-- Exercise goal --
Transcribe only the lines in the data below falling between the line with "Голямото преследване (08.02.2023)" and the line with "好きな主人公を第一位が八幡になっている凡夫です。 この記事では", including those two lines, and leave out any picture.

[Saved data entries]
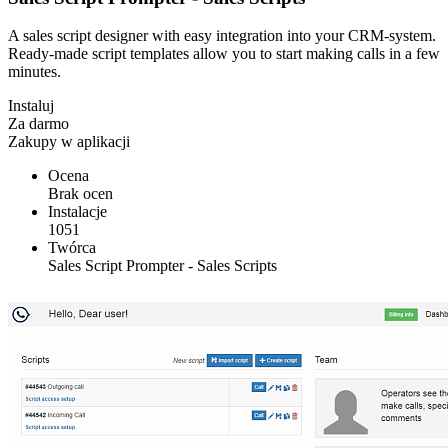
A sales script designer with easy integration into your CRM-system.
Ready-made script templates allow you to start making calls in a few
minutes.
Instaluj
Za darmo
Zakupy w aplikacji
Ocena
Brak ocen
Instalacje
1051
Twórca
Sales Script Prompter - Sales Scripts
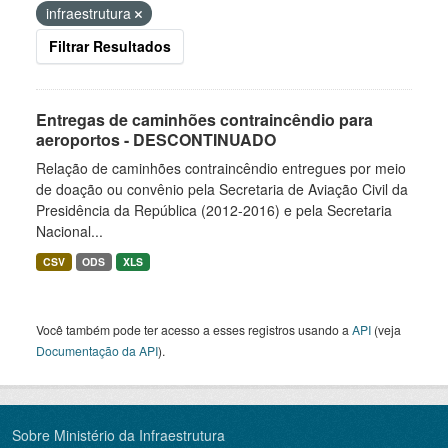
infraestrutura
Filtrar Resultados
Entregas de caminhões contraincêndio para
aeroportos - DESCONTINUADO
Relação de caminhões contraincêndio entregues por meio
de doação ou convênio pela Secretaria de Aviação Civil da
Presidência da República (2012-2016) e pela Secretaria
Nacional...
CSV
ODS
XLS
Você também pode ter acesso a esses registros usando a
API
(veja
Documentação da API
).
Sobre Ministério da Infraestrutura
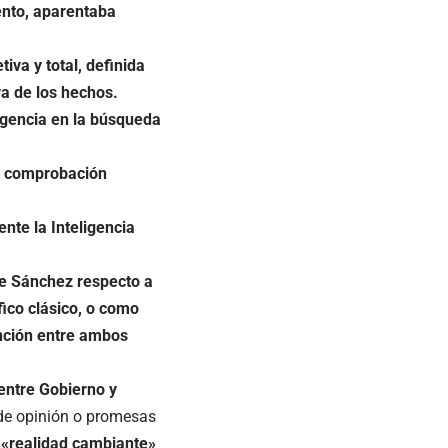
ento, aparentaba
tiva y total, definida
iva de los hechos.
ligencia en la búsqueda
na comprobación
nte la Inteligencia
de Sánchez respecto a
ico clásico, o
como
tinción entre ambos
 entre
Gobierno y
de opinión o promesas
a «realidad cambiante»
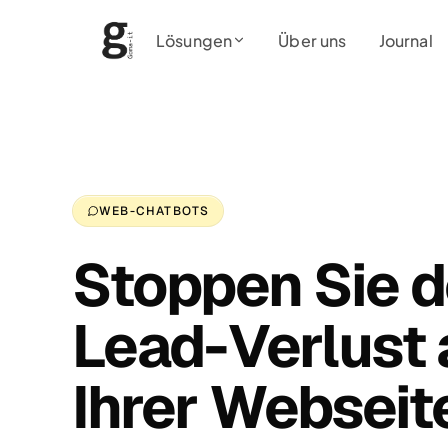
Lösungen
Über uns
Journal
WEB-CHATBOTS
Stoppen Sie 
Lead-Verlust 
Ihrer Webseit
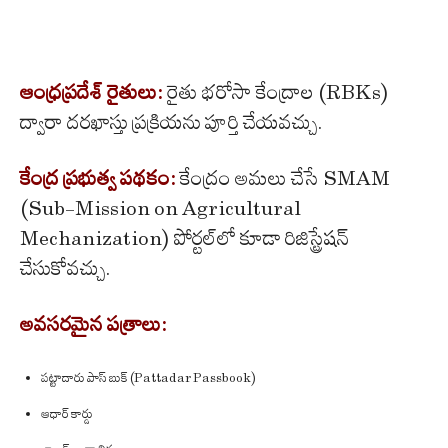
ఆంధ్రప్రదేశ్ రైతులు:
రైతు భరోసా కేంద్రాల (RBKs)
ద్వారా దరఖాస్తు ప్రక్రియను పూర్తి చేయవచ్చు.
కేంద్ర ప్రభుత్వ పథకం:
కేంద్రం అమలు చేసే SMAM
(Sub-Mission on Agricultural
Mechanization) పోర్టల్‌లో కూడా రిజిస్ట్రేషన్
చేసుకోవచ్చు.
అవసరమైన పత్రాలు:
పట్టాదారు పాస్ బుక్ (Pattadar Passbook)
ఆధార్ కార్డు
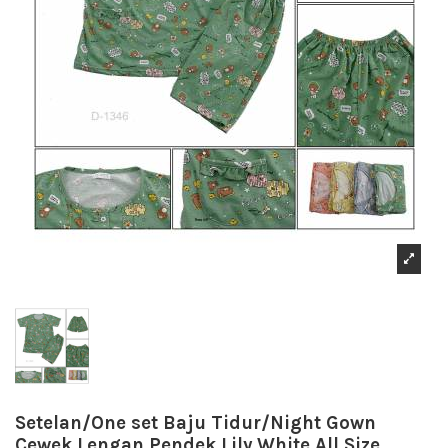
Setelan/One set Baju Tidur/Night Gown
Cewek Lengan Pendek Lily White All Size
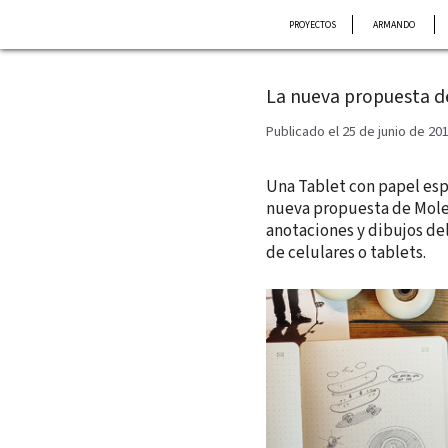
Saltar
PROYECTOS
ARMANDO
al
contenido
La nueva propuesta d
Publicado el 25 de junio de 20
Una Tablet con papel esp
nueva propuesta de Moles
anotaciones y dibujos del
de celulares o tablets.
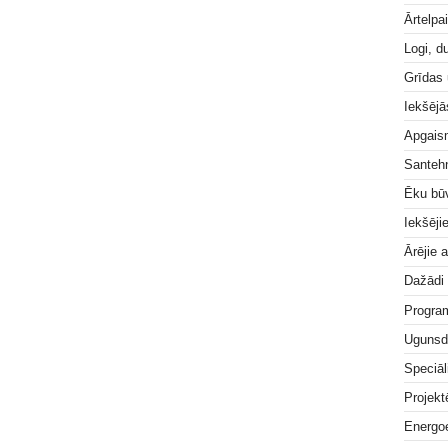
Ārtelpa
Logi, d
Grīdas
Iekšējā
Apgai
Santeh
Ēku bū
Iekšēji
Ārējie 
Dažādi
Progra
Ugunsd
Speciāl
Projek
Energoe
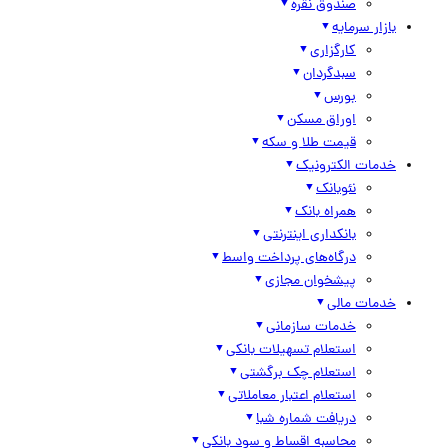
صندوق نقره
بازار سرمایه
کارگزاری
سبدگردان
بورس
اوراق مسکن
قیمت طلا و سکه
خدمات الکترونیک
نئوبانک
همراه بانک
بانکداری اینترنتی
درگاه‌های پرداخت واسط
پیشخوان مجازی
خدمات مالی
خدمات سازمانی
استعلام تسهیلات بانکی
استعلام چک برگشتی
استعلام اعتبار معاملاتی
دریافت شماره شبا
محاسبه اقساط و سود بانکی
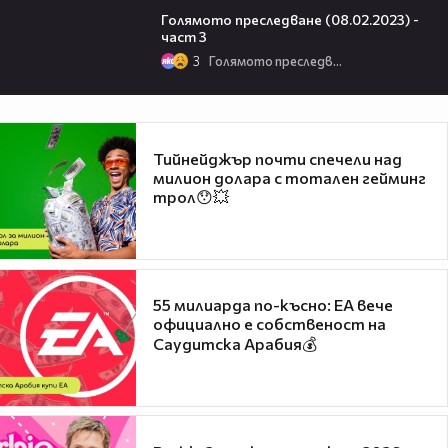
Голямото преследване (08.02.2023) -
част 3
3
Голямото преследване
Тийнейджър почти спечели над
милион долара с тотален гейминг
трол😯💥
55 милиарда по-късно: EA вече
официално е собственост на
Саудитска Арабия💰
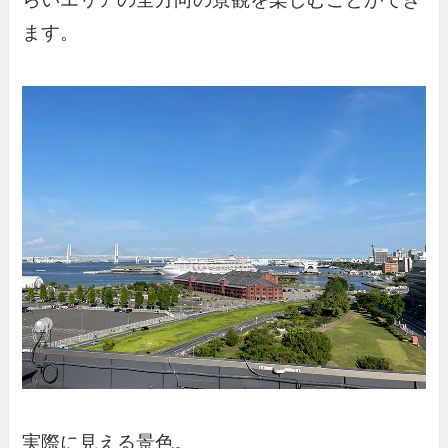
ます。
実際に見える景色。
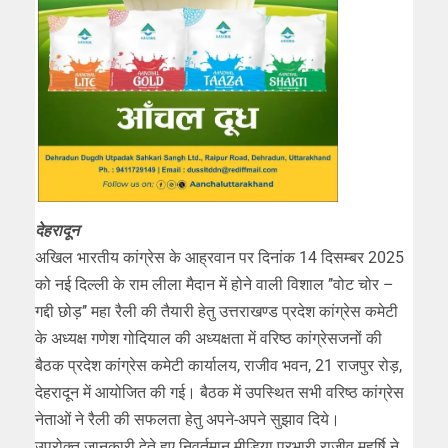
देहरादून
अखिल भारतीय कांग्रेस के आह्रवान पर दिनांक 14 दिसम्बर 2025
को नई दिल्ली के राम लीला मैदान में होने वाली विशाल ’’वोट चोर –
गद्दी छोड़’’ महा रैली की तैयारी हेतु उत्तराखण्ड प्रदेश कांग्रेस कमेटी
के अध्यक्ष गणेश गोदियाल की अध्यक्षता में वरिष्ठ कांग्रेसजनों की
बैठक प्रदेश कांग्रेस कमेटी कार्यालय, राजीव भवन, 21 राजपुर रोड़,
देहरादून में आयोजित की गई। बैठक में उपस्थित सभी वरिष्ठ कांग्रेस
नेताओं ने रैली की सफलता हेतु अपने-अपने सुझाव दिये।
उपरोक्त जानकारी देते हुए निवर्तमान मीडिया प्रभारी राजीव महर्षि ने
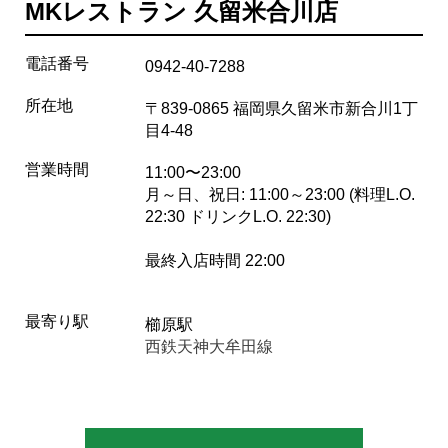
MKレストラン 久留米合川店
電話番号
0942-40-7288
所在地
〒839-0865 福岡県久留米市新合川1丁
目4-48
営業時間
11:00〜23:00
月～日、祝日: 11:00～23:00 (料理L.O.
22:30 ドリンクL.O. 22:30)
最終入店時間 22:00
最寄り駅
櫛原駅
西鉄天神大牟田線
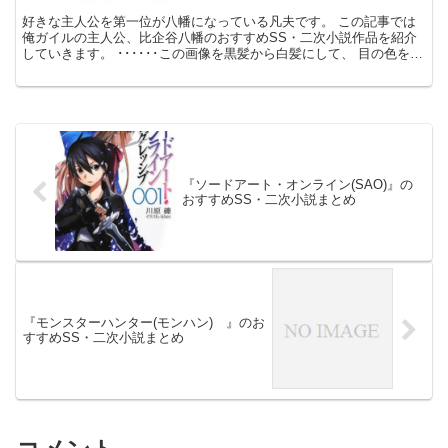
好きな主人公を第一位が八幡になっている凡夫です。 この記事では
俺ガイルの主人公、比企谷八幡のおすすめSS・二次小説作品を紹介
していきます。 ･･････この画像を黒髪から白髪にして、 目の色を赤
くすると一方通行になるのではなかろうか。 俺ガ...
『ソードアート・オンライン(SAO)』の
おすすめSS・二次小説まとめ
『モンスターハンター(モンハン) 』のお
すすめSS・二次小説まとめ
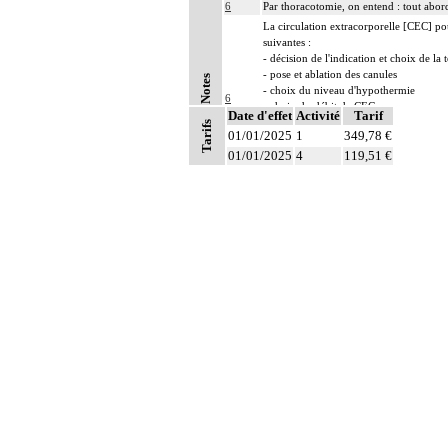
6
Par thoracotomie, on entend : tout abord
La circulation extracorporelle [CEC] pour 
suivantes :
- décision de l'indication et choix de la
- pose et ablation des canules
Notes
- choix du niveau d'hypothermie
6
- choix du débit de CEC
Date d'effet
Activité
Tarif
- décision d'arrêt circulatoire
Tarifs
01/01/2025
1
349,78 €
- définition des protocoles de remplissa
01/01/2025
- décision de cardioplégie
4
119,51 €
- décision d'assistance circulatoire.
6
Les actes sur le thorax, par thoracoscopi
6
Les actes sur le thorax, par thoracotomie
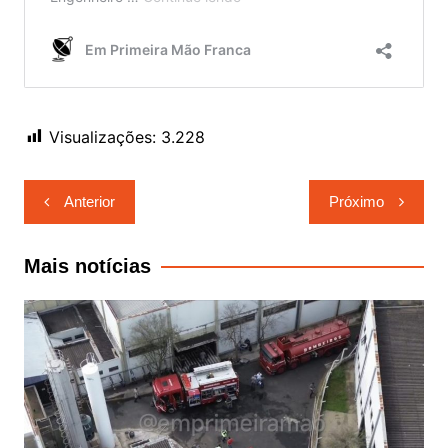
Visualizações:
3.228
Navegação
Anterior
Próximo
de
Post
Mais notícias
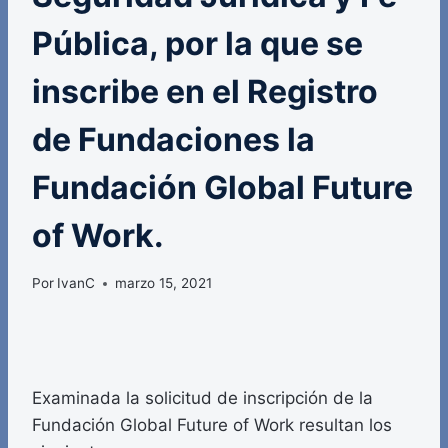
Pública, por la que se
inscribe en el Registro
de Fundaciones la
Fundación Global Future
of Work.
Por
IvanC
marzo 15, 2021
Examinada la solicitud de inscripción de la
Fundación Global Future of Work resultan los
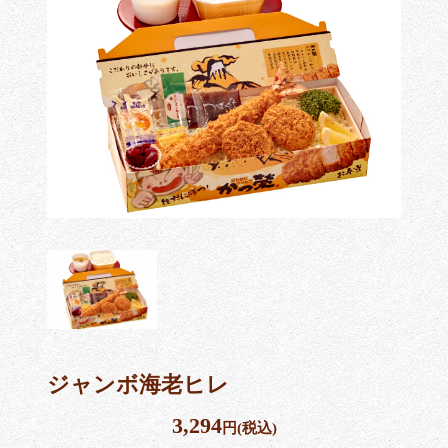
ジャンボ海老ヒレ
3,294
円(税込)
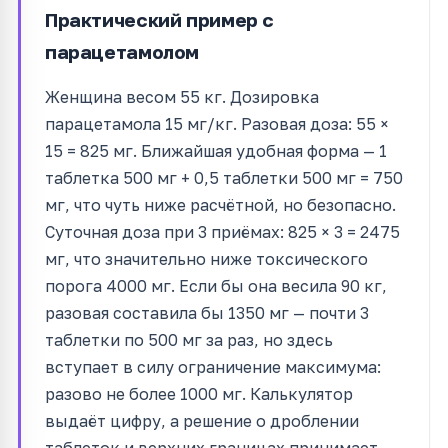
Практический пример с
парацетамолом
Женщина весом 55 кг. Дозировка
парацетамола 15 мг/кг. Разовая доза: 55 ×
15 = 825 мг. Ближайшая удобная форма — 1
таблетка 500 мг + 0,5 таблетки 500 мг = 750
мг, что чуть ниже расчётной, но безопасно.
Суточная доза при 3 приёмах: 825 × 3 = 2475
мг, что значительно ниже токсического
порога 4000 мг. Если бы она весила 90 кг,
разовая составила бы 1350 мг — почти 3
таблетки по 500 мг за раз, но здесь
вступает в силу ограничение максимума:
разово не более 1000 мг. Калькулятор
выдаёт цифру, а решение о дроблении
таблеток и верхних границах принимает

-- Response box --
Голямото преследване (08.02.2023) -
част 3
3
Голямото преследване
Тийнейджър почти спечели над
милион долара с тотален гейминг
трол😯💥
55 милиарда по-късно: EA вече
официално е собственост на
Саудитска Арабия💰
ます。
実際に見える景色。
देहरादून
अखिल भारतीय कांग्रेस के आह्रवान पर दिनांक 14 दिसम्बर 2025
को नई दिल्ली के राम लीला मैदान में होने वाली विशाल ’’वोट चोर –
गद्दी छोड़’’ महा रैली की तैयारी हेतु उत्तराखण्ड प्रदेश कांग्रेस कमेटी
के अध्यक्ष गणेश गोदियाल की अध्यक्षता में वरिष्ठ कांग्रेसजनों की
बैठक प्रदेश कांग्रेस कमेटी कार्यालय, राजीव भवन, 21 राजपुर रोड़,
देहरादून में आयोजित की गई। बैठक में उपस्थित सभी वरिष्ठ कांग्रेस
नेताओं ने रैली की सफलता हेतु अपने-अपने सुझाव दिये।
उपरोक्त जानकारी देते हुए निवर्तमान मीडिया प्रभारी राजीव महर्षि ने
MKレストラン 久留米合川店
電話番号
0942-40-7288
所在地
〒839-0865 福岡県久留米市新合川1丁
目4-48
営業時間
11:00〜23:00
月～日、祝日: 11:00～23:00 (料理L.O.
22:30 ドリンクL.O. 22:30)
最終入店時間 22:00
最寄り駅
櫛原駅
西鉄天神大牟田線
好きな主人公を第一位が八幡になっている凡夫です。 この記事では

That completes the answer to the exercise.